Harper Avenue National Register District
(Designated in 1992)
Excellent examples of period revival styles built in the 1920’s and 1930’s are found in this historic district designated in 1992, encompassing six buildings on North Harper Avenue, as well as Patio del Moro and Four Gables on Fountain Avenue. The presence of the growing, early motion picture industry encouraged the creation of elegant apartment buildings that attracted Hollywood stars. Among the first designed to accommodate automobiles, many were built around courtyards, adding to their European charm.
Courtyard Historic District
(City designated in 1992)
Historically patterned after Spanish architecture, the courtyard style of multi-family dwellings was well-adapted to Southern California’s mild climate. While the rapid growth of Los Angeles in the 1920’s created an increasing demand for housing and a need for higher density development, this design gave apartment dwellers the feeling of having a landscaped garden. Varying revival styles used the courtyard premise, each enhanced with carved features, tile and ironwork. This district is located in West Hollywood’s Center City, from North Laurel Avenue to La Cienega Blvd, north of, and including Fountain Avenue.
Plummer Park Apartment Grouping
City designated in 1992
Five two-story brick buildings inspired by the Andalusian region of Spain line North Vista Street on the western border of Plummer Park. They were built in 1929 and 1933 on parcels of land purchased from Col. Eugenio Plummer in 1929. The land had been part of the original Rancho La Brea. Wood balconies and shutters, red clay tile roofs, arches and small towers are character-defining features.
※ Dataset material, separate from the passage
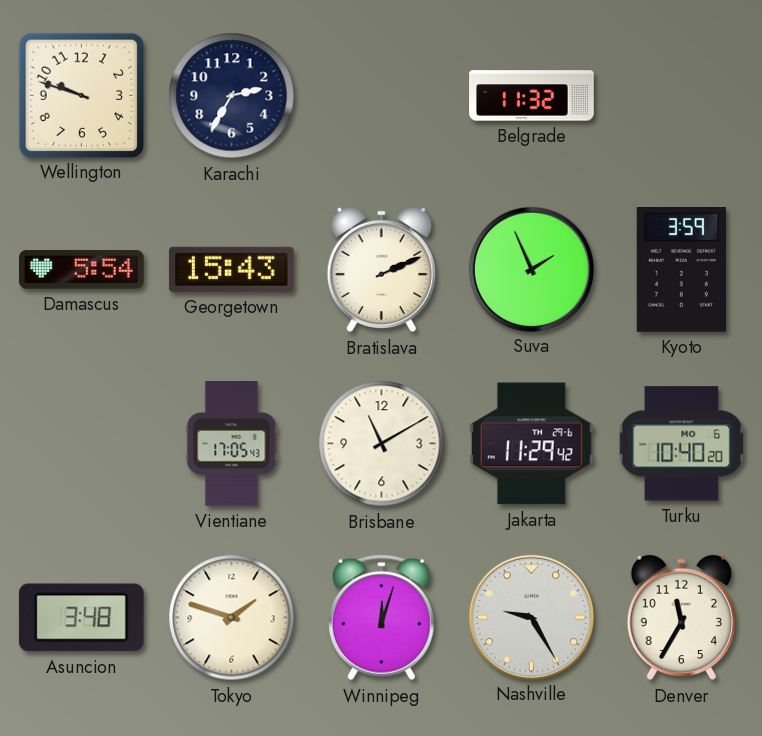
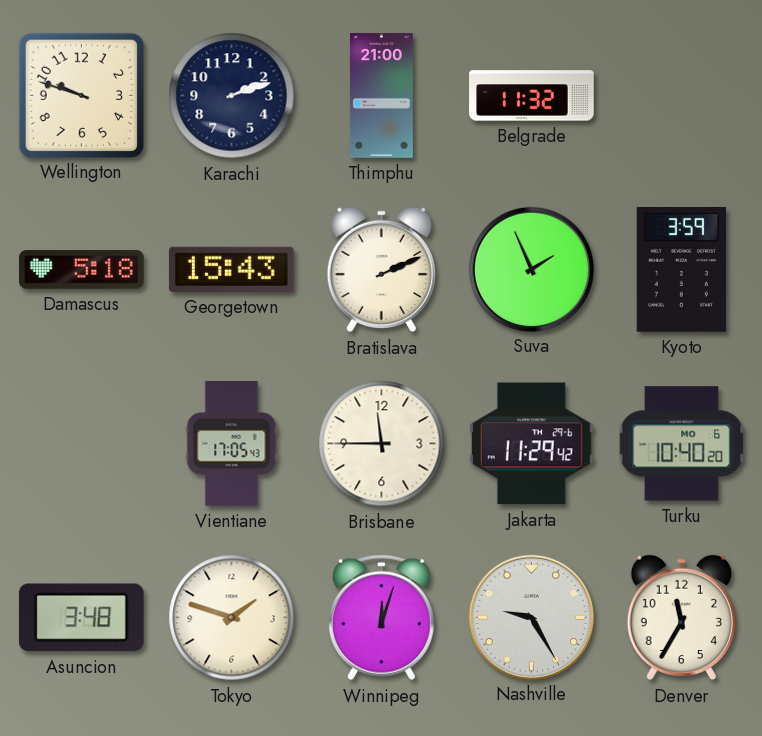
Karachi: 2:35 -> 2:12
Thimphu: none -> 21:00
Damascus: 5:54 -> 5:18
Brisbane: 11:10 -> 11:45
Craftsman Historic District
(City designated in 1993)
One of the most prominent residential styles in Southern California, the Craftsman bungalow replaced the hip-roofed cottage as the preferred housing type in the early 1910’s, in the original town of Sherman, as well. Porches, large windows and ample garden spaces joined the modern features of driveways and garage for automobiles. These bungalows combined simplicity with an emphasis on nature. There are only five designated in this district, on Hancock and Palm Avenues and a dwindling number of others in close proximity.
Lingenbrink Commercial Grouping
(city designated in 1995)
On Holloway Drive sit four rare examples of commercial buildings designed by early Modern architect Rudolph Schindler. They were built in 1937 and 1946 for William Lingenbrink, a real estate developer and early patron of Modern architecture.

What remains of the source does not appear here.